Inaugurée par le Président de la République du Burundi en octobre 2018, la Coopérative de transformation et de production de farine de blé (COTRAPROFAB) peine à bien fonctionner. L’insuffisance de l’électricité doublée des difficultés financières sont deux grands maux dont souffre cette unité de transformation. Les responsables de cette coopérative appellent au soutien des bailleurs éventuels pour remettre la machine en marche
Il était 13 heures passé de quelques minutes quand nous avons débarqué à la colline Yanza de la commune Muruta de la province Kayanza. C’est à cet endroit qu’ont érigées les infrastructures de l’usine de transformation du blé en farine, de la coopérative de transformation et de production de farine de blé (COTRAPROFAB). A notre arrivée, le portail était hermétiquement fermé et nous pouvions pénétrer à l’intérieur. A la mi-journée, les locaux étaient fermés à clé. Il nous a fallu attendre quelques minutes pour être reçus par une employée chargée de la comptabilité à cette usine de transformation où tout semble être à l’arrêt. Dans le hangar servant de stock, on n’aperçoit que quelques dizaines de sacs de blé. Visiblement, cette unité de transformation inaugurée par le Président de la République en 2018 a des difficultés d’approvisionnement en blé. L’autre salle abrite les machines à moudre. La propreté qui y règne montre que ces machines sont au repos depuis un bout de temps.

L’insuffisance de l’électricité doublée de difficultés financières sont deux grands maux dont souffre cette unité de transformation.
Selon une source sur place, l’usine a seulement 2 employés permanents.
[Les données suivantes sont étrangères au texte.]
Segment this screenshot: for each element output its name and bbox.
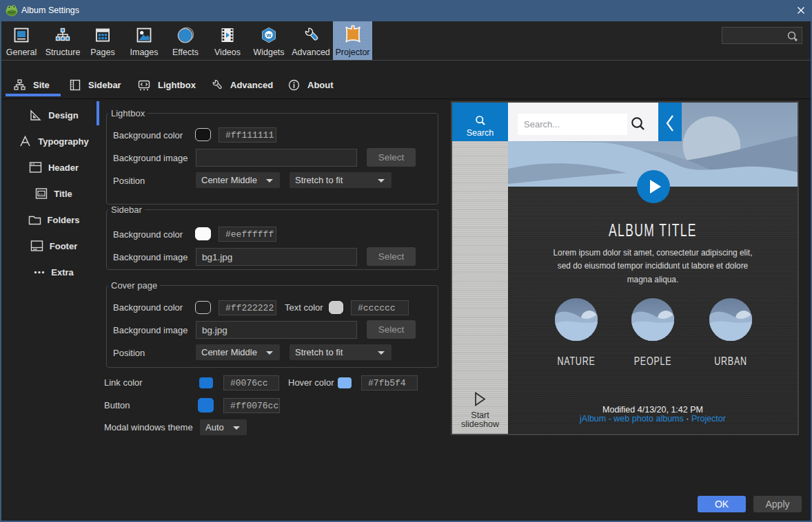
- svg-text:w: w: [265, 32, 272, 39]
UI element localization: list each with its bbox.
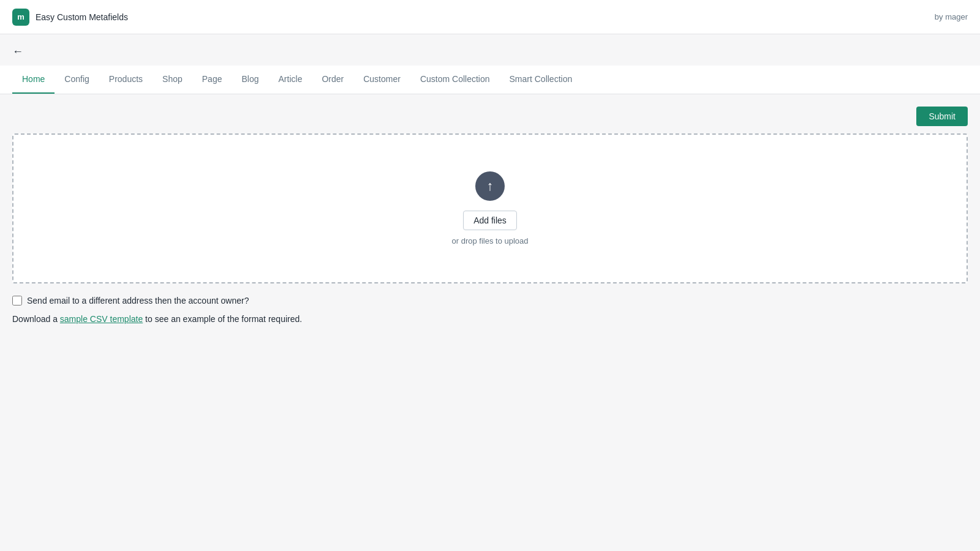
download-prefix: Download a — [12, 314, 60, 324]
back-button[interactable]: ← — [12, 43, 23, 61]
drop-hint-text: or drop files to upload — [451, 236, 528, 246]
upload-arrow-icon: ↑ — [487, 179, 494, 193]
email-checkbox-row: Send email to a different address then t… — [12, 296, 968, 305]
action-row: Submit — [12, 107, 968, 126]
tab-order[interactable]: Order — [312, 66, 353, 94]
tab-customer[interactable]: Customer — [353, 66, 410, 94]
download-section: Download a sample CSV template to see an… — [12, 314, 968, 324]
tab-article[interactable]: Article — [269, 66, 312, 94]
tab-shop[interactable]: Shop — [153, 66, 192, 94]
email-different-address-checkbox[interactable] — [12, 296, 22, 305]
email-checkbox-label[interactable]: Send email to a different address then t… — [27, 296, 249, 305]
tab-home[interactable]: Home — [12, 66, 55, 94]
header-by-text: by mager — [935, 12, 968, 21]
tabs-container: Home Config Products Shop Page Blog Arti… — [0, 66, 980, 94]
app-logo: m — [12, 9, 29, 26]
tab-config[interactable]: Config — [55, 66, 99, 94]
main-content: Submit ↑ Add files or drop files to uplo… — [0, 94, 980, 336]
logo-letter: m — [17, 12, 24, 21]
add-files-button[interactable]: Add files — [463, 211, 517, 230]
header-left: m Easy Custom Metafields — [12, 9, 128, 26]
download-suffix: to see an example of the format required… — [143, 314, 302, 324]
back-area: ← — [0, 34, 980, 61]
tab-products[interactable]: Products — [99, 66, 153, 94]
app-header: m Easy Custom Metafields by mager — [0, 0, 980, 34]
file-drop-zone[interactable]: ↑ Add files or drop files to upload — [12, 133, 968, 283]
app-title: Easy Custom Metafields — [36, 12, 128, 22]
upload-icon-circle: ↑ — [475, 171, 505, 201]
submit-button[interactable]: Submit — [916, 107, 968, 126]
tab-blog[interactable]: Blog — [232, 66, 268, 94]
tab-smart-collection[interactable]: Smart Collection — [500, 66, 582, 94]
tab-page[interactable]: Page — [192, 66, 232, 94]
tab-custom-collection[interactable]: Custom Collection — [410, 66, 500, 94]
csv-template-link[interactable]: sample CSV template — [60, 314, 143, 324]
A part ces deux salariés, elle doit embaucher 20 journaliers au cours des périodes de production. Cependant, les responsables de cette usine vieille de 3 ans toujours en gestation affirment qu’il ne s’agit pas d’un investissement englouti. Pour Jérémie Nshimirimana, président du conseil d’administration de cette coopérative, ce projet qui a été financé par la Coopération Suisse pourrait contribuer au développement des ménages et à l’élargissement de l’assiette fiscale de l’Etat.
Un projet en difficultés
Nshimirimana fait mentionne plusieurs obstacles auxquels fait face sa société. Pour lui, c’est l’insuffisance de l’électricité qui constitue le plus grand défi. « Les techniciens ne se sont pas rendu compte de l’insuffisance du courant électrique de la Regideso lors de l’installation des machines », a-t-il expliqué. Pour faire tourner les machines, il faut faire recours à un groupe électrogène. Ce qui coûte cher à cette unité de transformation naissante. « Nous travaillons à perte parce que le coût de la transformation devient très élevé avec l’utilisation du carburant», s’est désolé Nshimirimana.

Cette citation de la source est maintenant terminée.